An extensive body of research is looking at the mechanisms through which PRF acts. At the time of this writing, most studies point towards an alteration in synaptic transmission in a neuromodulatory-type effect (20-22). The effects of PRF were initially postulated to be via a combination of excitatory C-fibre response suppression as well as inhibition of synaptic transmission with the decrease in excitatory postsynaptic potential (22-24). However, in intra-articular PRF, this is unlikely to be the case: the effects of intra-articular PRF are most likely a result of its anti-inflammatory properties. This occurs as a result of the attenuation of proinflammatory cytokines such as interleukin (IL)-1b, tumor necrosis factor a (TNF-a), and IL-6 by the generated electric fields (25, 26). In fact, IL-1b, which is present in high amounts in OA cartilage, is considered to be one of the main catabolic factors involved in the cartilage matrix degradation (27, 28). In addition, an up-regulation of adenosine A2a receptor density has been observed in human neutrophils treated with pulsed electric fields (29). Activation of adenosine A2a receptors seems to be associated with inhibition of the catabolic cytokines TNF-a, IL-6, and IL-8 (30, 31). It seems intuitive to presume a similar mechanism of action of the A2a receptor on chondrocyte membranes, with a similar consequential effect of cytokine inhibition (27, 31).
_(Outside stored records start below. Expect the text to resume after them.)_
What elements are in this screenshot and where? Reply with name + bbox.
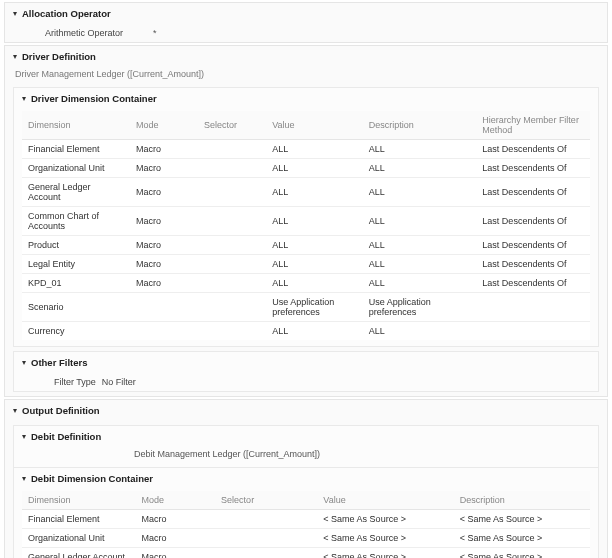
cell-hmfm: Last Descendents Of [476,274,590,293]
table-row[interactable]: General Ledger AccountMacro< Same As Sou… [22,548,590,559]
cell-dimension: Currency [22,322,130,341]
driver-dimension-container-header[interactable]: ▾ Driver Dimension Container [14,88,598,109]
debit-definition-subtext: Debit Management Ledger ([Current_Amount… [14,447,598,463]
cell-selector [198,140,266,159]
col-description[interactable]: Description [363,111,477,140]
chevron-down-icon: ▾ [22,94,26,103]
cell-hmfm: Last Descendents Of [476,178,590,207]
table-row[interactable]: ProductMacroALLALLLast Descendents Of [22,236,590,255]
driver-dimension-container: ▾ Driver Dimension Container Dimension M… [13,87,599,347]
cell-hmfm [476,293,590,322]
cell-value: ALL [266,236,363,255]
cell-dimension: Product [22,236,130,255]
cell-value: Use Application preferences [266,293,363,322]
table-row[interactable]: Organizational UnitMacroALLALLLast Desce… [22,159,590,178]
cell-selector [215,548,317,559]
cell-selector [198,159,266,178]
cell-selector [198,274,266,293]
allocation-operator-header[interactable]: ▾ Allocation Operator [5,3,607,24]
table-row[interactable]: ScenarioUse Application preferencesUse A… [22,293,590,322]
cell-value: ALL [266,255,363,274]
table-row[interactable]: Legal EntityMacroALLALLLast Descendents … [22,255,590,274]
col-selector[interactable]: Selector [215,491,317,510]
cell-dimension: Legal Entity [22,255,130,274]
debit-dimension-container: ▾ Debit Dimension Container Dimension Mo… [14,467,598,558]
cell-selector [198,207,266,236]
col-hmfm[interactable]: Hierarchy Member Filter Method [476,111,590,140]
filter-type-value: No Filter [102,377,136,387]
cell-value: < Same As Source > [317,510,453,529]
chevron-down-icon: ▾ [13,406,17,415]
cell-value: ALL [266,178,363,207]
cell-value: ALL [266,159,363,178]
cell-description: Use Application preferences [363,293,477,322]
other-filters-title: Other Filters [31,357,88,368]
cell-dimension: Common Chart of Accounts [22,207,130,236]
col-dimension[interactable]: Dimension [22,111,130,140]
cell-value: < Same As Source > [317,529,453,548]
cell-selector [198,293,266,322]
debit-dimension-table: Dimension Mode Selector Value Descriptio… [22,491,590,558]
cell-description: ALL [363,159,477,178]
col-mode[interactable]: Mode [136,491,216,510]
cell-description: ALL [363,274,477,293]
table-row[interactable]: CurrencyALLALL [22,322,590,341]
other-filters-row: Filter Type No Filter [14,373,598,391]
arithmetic-operator-label: Arithmetic Operator [45,28,123,38]
output-definition-section: ▾ Output Definition ▾ Debit Definition D… [4,399,608,558]
table-row[interactable]: Financial ElementMacroALLALLLast Descend… [22,140,590,159]
cell-selector [198,236,266,255]
debit-definition-header[interactable]: ▾ Debit Definition [14,426,598,447]
chevron-down-icon: ▾ [22,474,26,483]
cell-mode: Macro [130,274,198,293]
output-definition-title: Output Definition [22,405,100,416]
cell-value: < Same As Source > [317,548,453,559]
cell-mode: Macro [130,255,198,274]
cell-selector [198,178,266,207]
chevron-down-icon: ▾ [22,358,26,367]
cell-hmfm: Last Descendents Of [476,140,590,159]
debit-dimension-container-header[interactable]: ▾ Debit Dimension Container [14,468,598,489]
col-mode[interactable]: Mode [130,111,198,140]
cell-dimension: General Ledger Account [22,178,130,207]
col-description[interactable]: Description [454,491,590,510]
cell-mode: Macro [130,236,198,255]
table-row[interactable]: Financial ElementMacro< Same As Source >… [22,510,590,529]
cell-mode [130,293,198,322]
cell-mode: Macro [136,548,216,559]
cell-hmfm: Last Descendents Of [476,236,590,255]
cell-mode: Macro [136,510,216,529]
cell-dimension: Scenario [22,293,130,322]
cell-hmfm: Last Descendents Of [476,159,590,178]
col-value[interactable]: Value [266,111,363,140]
table-header-row: Dimension Mode Selector Value Descriptio… [22,111,590,140]
cell-mode: Macro [130,207,198,236]
allocation-operator-title: Allocation Operator [22,8,111,19]
col-value[interactable]: Value [317,491,453,510]
debit-definition-title: Debit Definition [31,431,101,442]
cell-selector [215,529,317,548]
output-definition-header[interactable]: ▾ Output Definition [5,400,607,421]
other-filters-header[interactable]: ▾ Other Filters [14,352,598,373]
cell-hmfm: Last Descendents Of [476,255,590,274]
col-selector[interactable]: Selector [198,111,266,140]
table-row[interactable]: General Ledger AccountMacroALLALLLast De… [22,178,590,207]
cell-mode [130,322,198,341]
cell-dimension: Organizational Unit [22,159,130,178]
cell-dimension: General Ledger Account [22,548,136,559]
chevron-down-icon: ▾ [22,432,26,441]
cell-mode: Macro [136,529,216,548]
table-row[interactable]: Organizational UnitMacro< Same As Source… [22,529,590,548]
cell-value: ALL [266,140,363,159]
cell-selector [215,510,317,529]
filter-type-label: Filter Type [54,377,96,387]
cell-selector [198,255,266,274]
driver-definition-header[interactable]: ▾ Driver Definition [5,46,607,67]
col-dimension[interactable]: Dimension [22,491,136,510]
table-row[interactable]: Common Chart of AccountsMacroALLALLLast … [22,207,590,236]
cell-dimension: Financial Element [22,510,136,529]
chevron-down-icon: ▾ [13,9,17,18]
driver-dimension-container-title: Driver Dimension Container [31,93,157,104]
driver-definition-subtext: Driver Management Ledger ([Current_Amoun… [5,67,607,83]
table-row[interactable]: KPD_01MacroALLALLLast Descendents Of [22,274,590,293]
One of the hypotheses generated from this retrospective study is thus the chrondro-protective mode of action of intra-articular PRF, which may explain the anecdotal observation of pain relief 2 to 4 weeks after PRF in a number of patients. A number of in-vitro studies have shown that chondrocyte proliferation and matrix synthesis are significantly enhanced by pulsed electrical fields (28, 32-34). Fini et al. (27) suggest that the delivery of pulsed electromagnetic fields combines an anabolic effect on chondrocytes, a catabolic cytokine blockage, a stimulatory effect on anabolic cytokine production, and a counteraction of the inflammatory process in osteoarthritis. Cosman et al. (35) assert that magnetic fields generated in PRF are negligible and any therapeutic effects are due to the electric fields. More research will therefore be required to verify in-vitro effects, if this hypothesized chondro-protective mechanism is indeed true.
The main limitation of our study is the lack of a control group. The retrospective nature of the study and the relatively small sample size also prevent strong conclusions regarding the efficacy of antero-lateral C1/2 PRF for whiplash patients with CEH.
As we attempt to prospectively evaluate our results in a formal trial, more studies will be also needed to evaluate other treatment modalities in this multifaceted clinical diagnosis. It seems prudent to adopt an algorithmic approach in the management of such patients, and at the time of this writing, antero-lateral C1/2 joint PRF should be at most be regarded as a potentially viable treatment modality subject to validation in future studies.